But Sam Bardaouil, who co-curated the show with Till Fellrath, would urge you to think again.

“When you look at the marbles, they change colour and shape depending on the light and your position,” he says. “Although they are solid objects, they are never static, and so this is a very good gateway into understanding the dichotomies and contradictions within Mona’s work.”

Bardaouil explains that the key to comprehending Hatoum’s art is grasping the tension and ambiguity that she intends. “There is always the familiar and the unfamiliar, the large and the small, the soft and the hard and, hence, a sense of turbulence.”

Born into a Palestinian family and raised in Lebanon, Hatoum clings firmly to her nationality. Although she has lived in London and other European cities – mostly in voluntary exile from her home – she consistently tries to express both the physical and emotional realities that most of us would otherwise ignore.
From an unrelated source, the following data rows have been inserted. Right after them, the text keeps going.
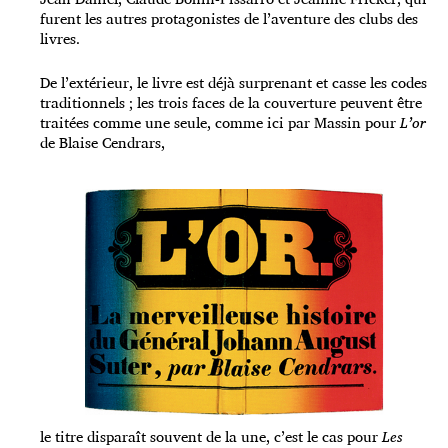
furent les autres protagonistes de l’aventure des clubs des
livres.
De l’extérieur, le livre est déjà surprenant et casse les codes
traditionnels ; les trois faces de la couverture peuvent être
traitées comme une seule, comme ici par Massin pour
L’or
de Blaise Cendrars,
le titre disparaît souvent de la une, c’est le cas pour
Les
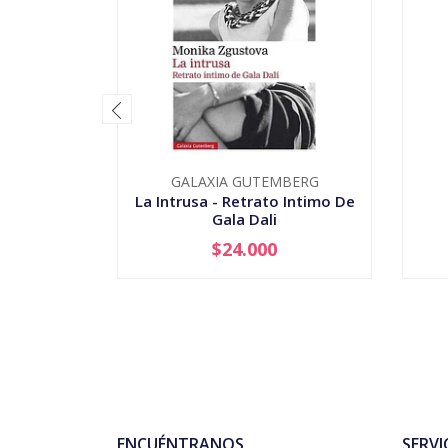
GALAXIA GUTEMBERG
La Intrusa - Retrato Intimo De
Gala Dali
$24.000
-
+
ENCUÉNTRANOS
SERVI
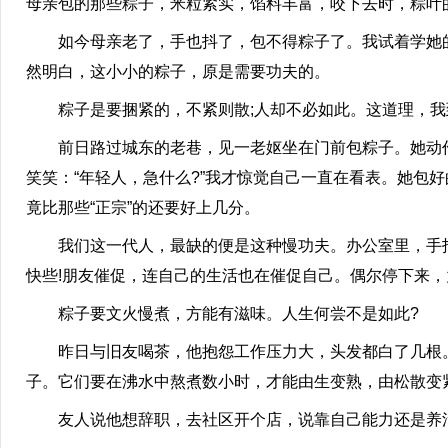
母亲包的那些粽子，米粒紧实，馅料丰富，咬下去时，粽叶
如今母亲老了，手也抖了，包不得粽子了。我试着学她的
然明白，这小小的粽子，原是需要功夫的。
粽子是要捆紧的，不紧则散;人却不必如此。这道理，我
前日路过城东的老巷，见一老妪坐在门前包粽子。她动作
笑笑：“年轻人，急什么?”我才惊觉自己一直在看表。她包
竟比那些“正宗”的还要好上几分。
我们这一代人，最缺的便是这种慢功夫。办公室里，手指
快些!朋友催促，连自己的生活也在催促自己。偶尔停下来
粽子要文火慢煮，方能有滋味。人生何尝不是如此?
昨日与旧友喝茶，他抱怨工作压力大，头发都白了几根。“
子。它们要在沸水中熬煮数小时，才能由生变熟，由松散变
友人说他想辞职，去社区开个店，说靠自己能力还是养活全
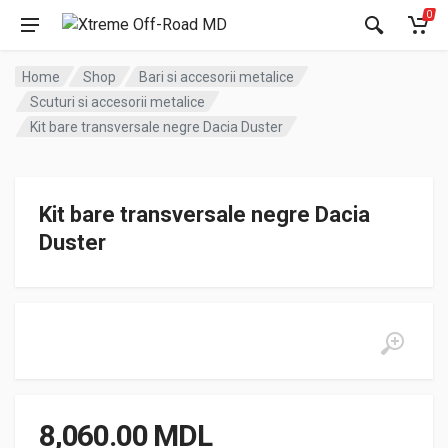
0
Home
Shop
Bari si accesorii metalice
Scuturi si accesorii metalice
Kit bare transversale negre Dacia Duster
Kit bare transversale negre Dacia
Duster
8,060.00
MDL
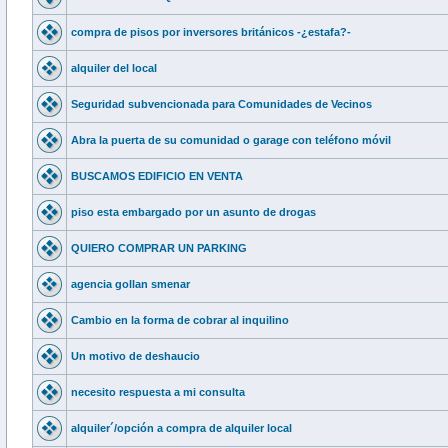
compra de pisos por inversores británicos -¿estafa?-
alquiler del local
Seguridad subvencionada para Comunidades de Vecinos
Abra la puerta de su comunidad o garage con teléfono móvil
BUSCAMOS EDIFICIO EN VENTA
piso esta embargado por un asunto de drogas
QUIERO COMPRAR UN PARKING
agencia gollan smenar
Cambio en la forma de cobrar al inquilino
Un motivo de deshaucio
necesito respuesta a mi consulta
alquiler´/opción a compra de alquiler local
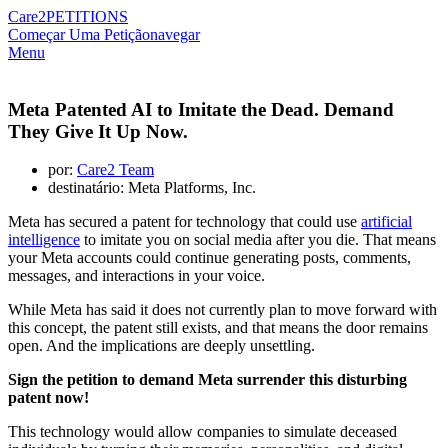
Care2
PETITIONS
Começar Uma Petição
navegar
Menu
Meta Patented AI to Imitate the Dead. Demand
They Give It Up Now.
por:
Care2 Team
destinatário: Meta Platforms, Inc.
Meta has secured a patent for technology that could use
artificial
intelligence
to imitate you on social media after you die. That means
your Meta accounts could continue generating posts, comments,
messages, and interactions in your voice.
While Meta has said it does not currently plan to move forward with
this concept, the patent still exists, and that means the door remains
open. And the implications are deeply unsettling.
Sign the petition to demand Meta surrender this disturbing
patent now!
This technology would allow companies to simulate deceased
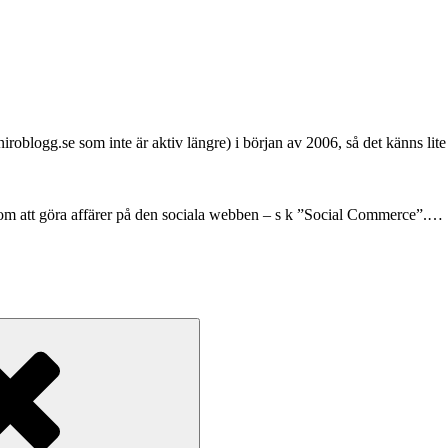
oblogg.se som inte är aktiv längre) i början av 2006, så det känns lite s
om att göra affärer på den sociala webben – s k ”Social Commerce”.…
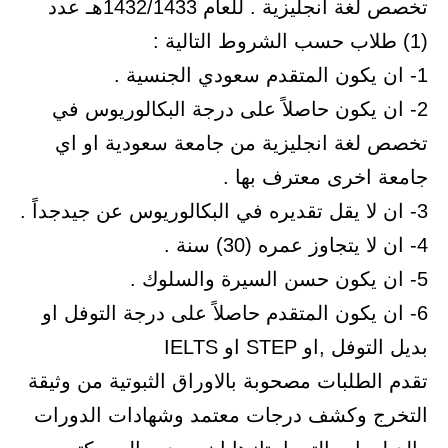
تخصص لغة انجليزية . للعام 1432/1433هـ عدد
(1) طلاب حسب الشروط التالية :
1- ان يكون المتقدم سعودي الجنسية .
2- ان يكون حاصلاً على درجة البكالوريوس في
تخصص لغة انجليزية من جامعة سعودية او اي
جامعة اخرى معترف بها .
3- ان لا يقل تقديره في البكالوريوس عن جيدجداً .
4- ان لا يتجاوز عمره (30) سنة .
5- ان يكون حسن السيرة والسلوك .
6- ان يكون المتقدم حاصلاً على درجة التوفل او
بديل التوفل ,او STEP او IELTS
تقدم الطلبات مصحوبة بالاوراق الثبوتية من وثيقة
التخرج وكشف درجات معتمد وشهادات الدورات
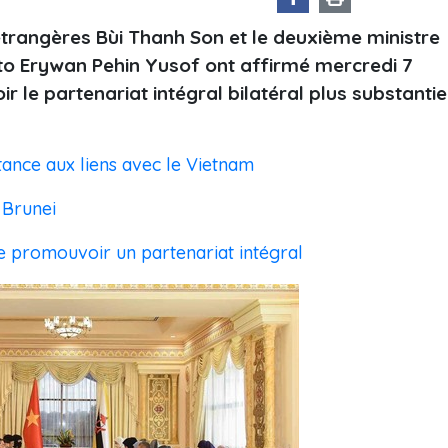
étrangères Bùi Thanh Son et le deuxième ministre
to Erywan Pehin Yusof ont affirmé mercredi 7
le partenariat intégral bilatéral plus substantie
tance aux liens avec le Vietnam
 Brunei
e promouvoir un partenariat intégral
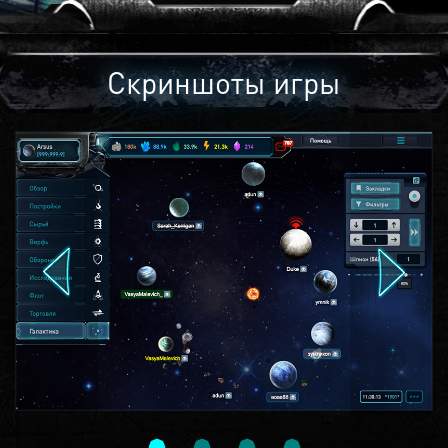
Скриншоты игры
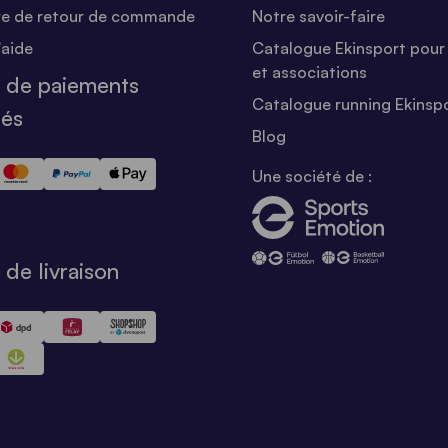
re de retour de commande
Notre savoir-faire
'aide
Catalogue Ekinsport pour 
et associations
 de paiements
Catalogue running Ekinsp
sés
Blog
Une société de :
de livraison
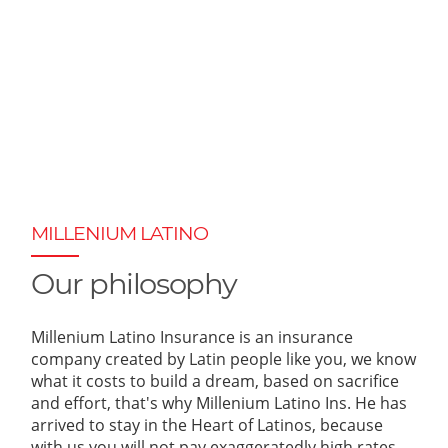
MILLENIUM LATINO
Our philosophy
Millenium Latino Insurance is an insurance
company created by Latin people like you, we know
what it costs to build a dream, based on sacrifice
and effort, that's why Millenium Latino Ins. He has
arrived to stay in the Heart of Latinos, because
with us you will not pay exaggeratedly high rates,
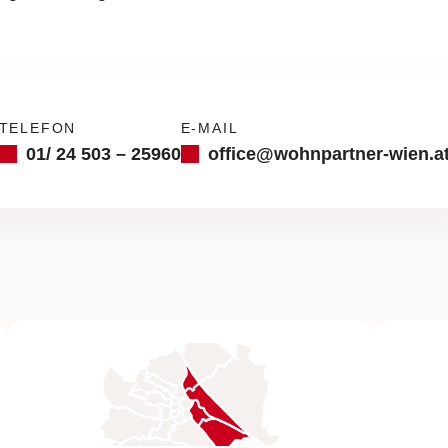
TELEFON
E-MAIL
01/ 24 503 – 25960
office@wohnpartner-wien.a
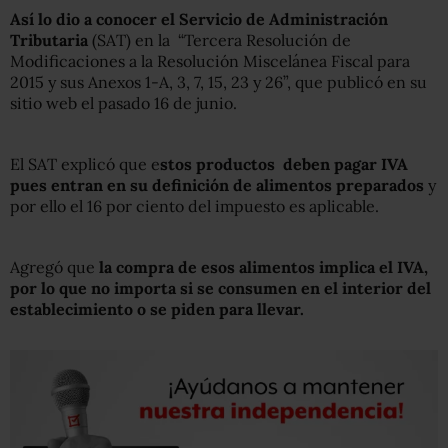
Así lo dio a conocer el Servicio de Administración
Tributaria
(SAT) en la “Tercera Resolución de
Modificaciones a la Resolución Miscelánea Fiscal para
2015 y sus Anexos 1-A, 3, 7, 15, 23 y 26”, que publicó en su
sitio web el pasado 16 de junio.
El SAT explicó que e
stos productos deben pagar IVA
pues entran en su definición de alimentos preparados
y
por ello el 16 por ciento del impuesto es aplicable.
Agregó que
la compra de esos alimentos implica el IVA,
por lo que no importa si se consumen en el interior del
establecimiento o se piden para llevar.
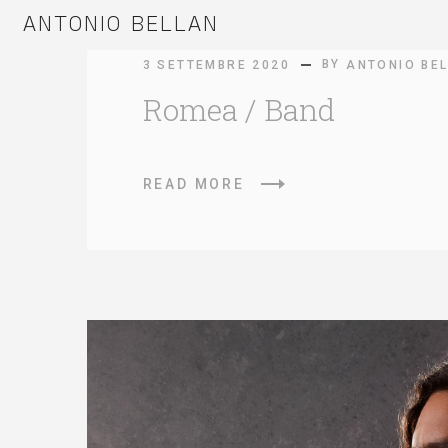
ANTONIO BELLAN
ANTONIO BELLAN
BY
3 SETTEMBRE 2020
ANTONIO BE
Romea / Band
READ MORE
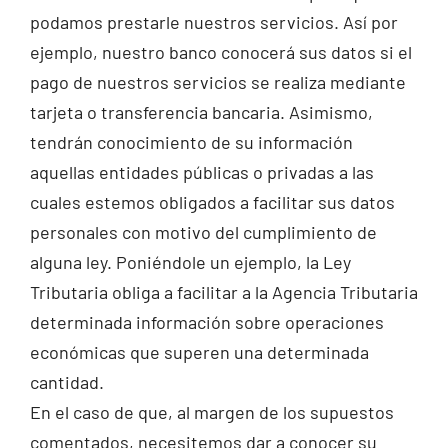
podamos prestarle nuestros servicios. Así por
ejemplo, nuestro banco conocerá sus datos si el
pago de nuestros servicios se realiza mediante
tarjeta o transferencia bancaria. Asimismo,
tendrán conocimiento de su información
aquellas entidades públicas o privadas a las
cuales estemos obligados a facilitar sus datos
personales con motivo del cumplimiento de
alguna ley. Poniéndole un ejemplo, la Ley
Tributaria obliga a facilitar a la Agencia Tributaria
determinada información sobre operaciones
económicas que superen una determinada
cantidad.
En el caso de que, al margen de los supuestos
comentados, necesitemos dar a conocer su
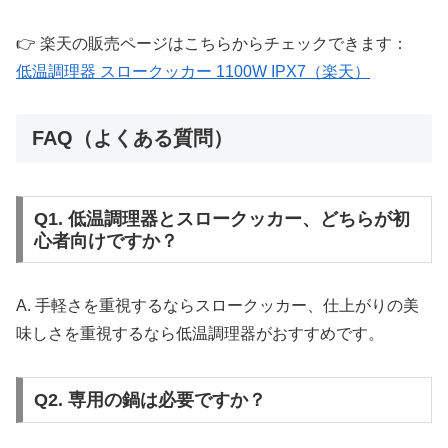
👉 楽天の販売ページはこちらからチェックできます：
低温調理器 スロークッカー 1100W IPX7（楽天）
FAQ（よくある質問）
Q1. 低温調理器とスロークッカー、どちらが初
心者向けですか？
A. 手軽さを重視するならスロークッカー、仕上がりの美
味しさを重視するなら低温調理器がおすすめです。
Q2. 専用の鍋は必要ですか？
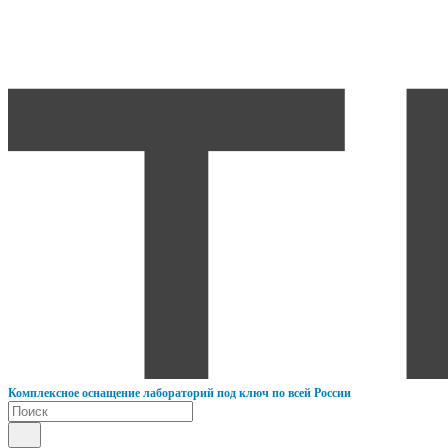
К
омплексное оснащение лабораторий под ключ по всей России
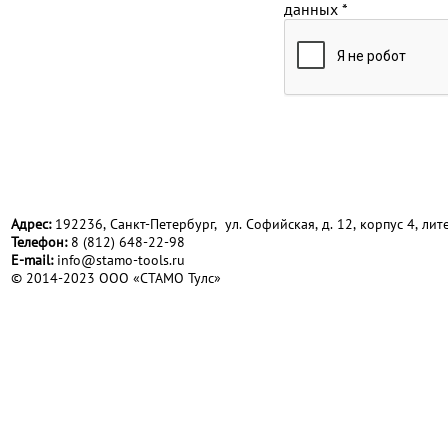
данных
*
Адрес:
192236, Санкт-Петербург, ул. Софийская, д. 12, корпус 4, лите
Телефон:
8 (812) 648-22-98
Е-mail:
info@stamo-tools.ru
© 2014-2023 ООО «СТАМО Тулс»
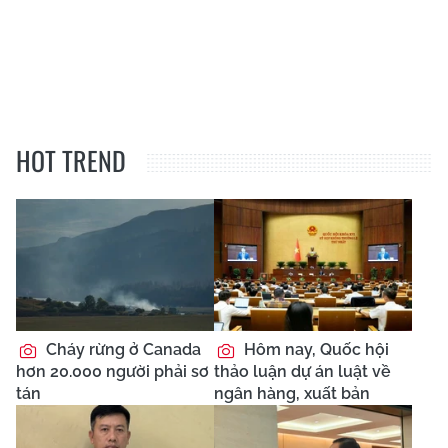
HOT TREND
Cháy rừng ở Canada
Hôm nay, Quốc hội
hơn 20.000 người phải sơ
thảo luận dự án luật về
tán
ngân hàng, xuất bản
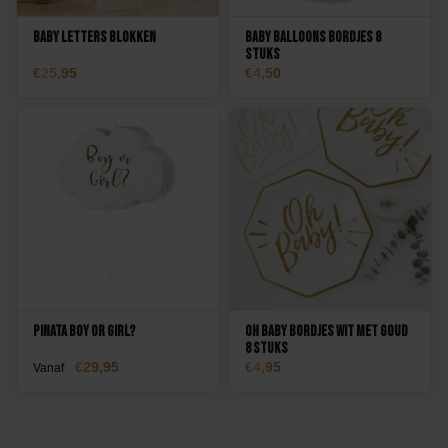
Baby Letters Blokken
Baby balloons bordjes 8
stuks
25,95
4,50
Pinata Boy or Girl?
Oh baby bordjes wit met goud
8 stuks
29,95
4,95
Vanaf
In the exhibition Turbulence, Hatoum’s newer, large-scale installations are juxtaposed with early works such as performance videos, to show both the linear progression of her art as well as to bring home her message.

It opens with Bunker, a series of tube structures that reference real buildings in Beirut that have been witness to a history of conflict – they are riddled with holes to represent the bullets of war. Roadworks, a video from 1985, plays alongside. In it, Hatoum walks through the streets of London barefoot with Dr Martens boots tied to her ankles at a time when there were riots and government protests. Although the situations are totally different, they both deal with a form of turbulence or friction that people come to accept as normal in their daily lives.

The exhibition is made up of five large gallery spaces and several smaller rooms that house 80 pieces of work spanning more than 30 years.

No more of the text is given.